Assignment:
Transcribe the line containing "kids safe at" and every line after it, exactly, through the end of the records.

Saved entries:
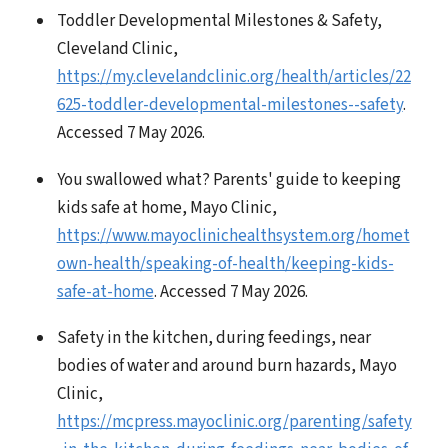
Toddler Developmental Milestones & Safety,
Cleveland Clinic,
https://my.clevelandclinic.org/health/articles/22
625-toddler-developmental-milestones--safety
.
Accessed 7 May 2026.
You swallowed what? Parents' guide to keeping
kids safe at home, Mayo Clinic,
https://www.mayoclinichealthsystem.org/homet
own-health/speaking-of-health/keeping-kids-
safe-at-home
. Accessed 7 May 2026.
Safety in the kitchen, during feedings, near
bodies of water and around burn hazards, Mayo
Clinic,
https://mcpress.mayoclinic.org/parenting/safety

Finished task:
kids safe at home, Mayo Clinic,
https://www.mayoclinichealthsystem.org/homet
own-health/speaking-of-health/keeping-kids-
safe-at-home
. Accessed 7 May 2026.
Safety in the kitchen, during feedings, near
bodies of water and around burn hazards, Mayo
Clinic,
https://mcpress.mayoclinic.org/parenting/safety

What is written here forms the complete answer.